A vítima não foi identificada em respeito ao Estatuto da Criança e do Adolescente (ECA).
Segundo informações apuradas pela reportagem da TV Gazeta, o motorista relatou que seguia no sentido Avenida Marechal Mascarenhas de Moraes (Beira-Mar) e que, próximo a um cruzamento, com o sinal aberto para veículos, três mulheres tentaram atravessar a via correndo.
Duas delas conseguiram chegar ao outro lado, mas a adolescente teria voltado no meio do percurso. O condutor afirmou que tentou frear para evitar o atropelamento, mas não conseguiu impedir a colisão. Testemunhas afirmaram que a estudante foi arremessada por alguns metros. O motorista foi liberado pelo Batalhão de Trânsito da Polícia Militar após realizar o teste do bafômetro.
A atendente Kemilly Barbosa Lima, vizinha da garota, disse que escutou a batida e contestou a versão do motorista de que o sinal estava aberto para veículos.
"Elas estavam atravessando, o carro estava vindo rápido. O sinal estava vermelho. Ele cortou outro carro e, quando a avó atravessou, ela (adolescente) voltou e ele acertou ela em cheio", disse a atendente.
Pessoas próximas à família contaram que, até a tarde de quinta-feira, a menina já havia passado por cirurgias no fêmur e para retirada do baço.

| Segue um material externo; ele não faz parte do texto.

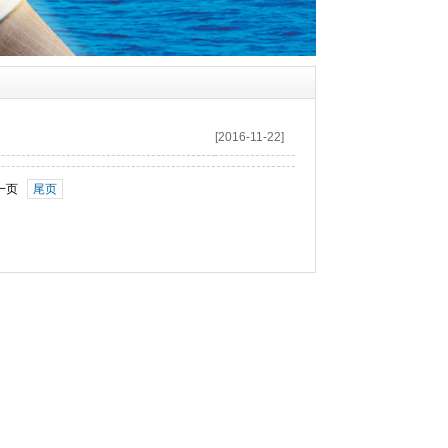
[2016-11-22]
一页
尾页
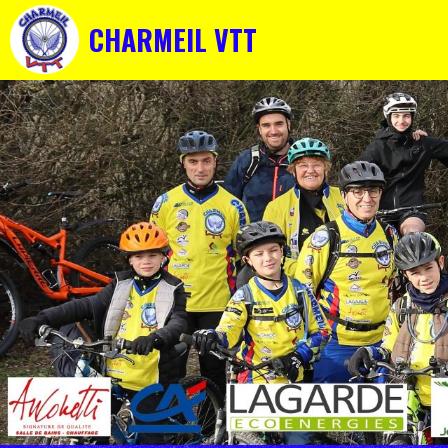
CHARMEIL VTT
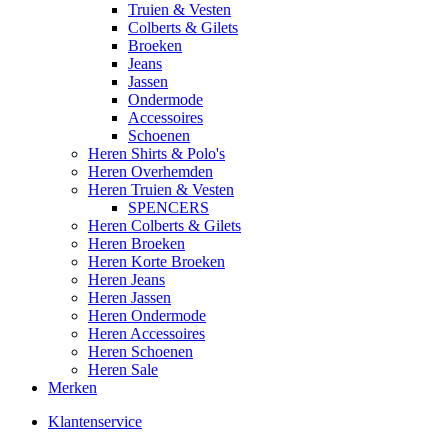
Truien & Vesten
Colberts & Gilets
Broeken
Jeans
Jassen
Ondermode
Accessoires
Schoenen
Heren Shirts & Polo's
Heren Overhemden
Heren Truien & Vesten
SPENCERS
Heren Colberts & Gilets
Heren Broeken
Heren Korte Broeken
Heren Jeans
Heren Jassen
Heren Ondermode
Heren Accessoires
Heren Schoenen
Heren Sale
Merken
Klantenservice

Conforme apuração do repórter Álvaro Guaresqui, da TV Gazeta, a adolescente está com edema cerebral, múltiplas fraturas e órgãos internos feridos, e passou por quatro horas de cirurgia. Uma amiga da família afirmou que o rim ainda está sendo avaliado, assim como a necessidade de cirurgia na perna.

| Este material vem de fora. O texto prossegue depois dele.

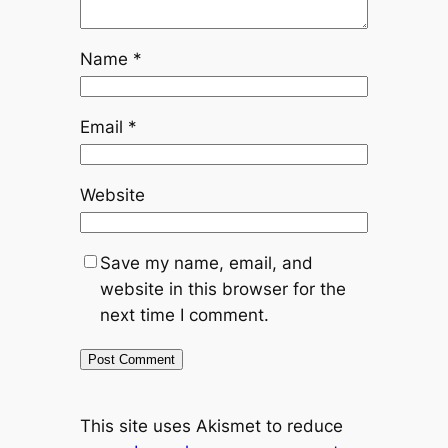
Name
*
Email
*
Website
Save my name, email, and
website in this browser for the
next time I comment.
This site uses Akismet to reduce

“A mãe dela (adolescente) fez um ano do falecimento na mesma avenida”, declarou a autônoma Silvana Barbosa Pereira.
Comovidos com o atropelamento, vizinhos, parentes e amigos da adolescente se reuniram no local do acidente na noite de quinta-feira para orar e pedir mudanças na sinalização.
Kemilly Barbosa Lima reclamou da ausência de passagem apropriada para quem sai do bairro Gurigica. "Eu moro aqui e quero atravessar. Para isso, preciso ir até algum dos semáforos que ficam longe da saída do bairro. Aqui, onde atravessamos, não existe um (sinal). Quando não é carro, são as bicicletas elétricas também. Não temos segurança nem para passar na ciclofaixa. Queremos a nossa faixa de pedestre", desabafou.
O protesto não afetou o trânsito, já que os manifestantes aguardavam o semáforo fechar para ocupar a via com cartazes pedindo faixa de pedestres nas proximidades do local do acidente, além de mais atenção dos motoristas. A mobilização foi encerrada por volta de 19h20.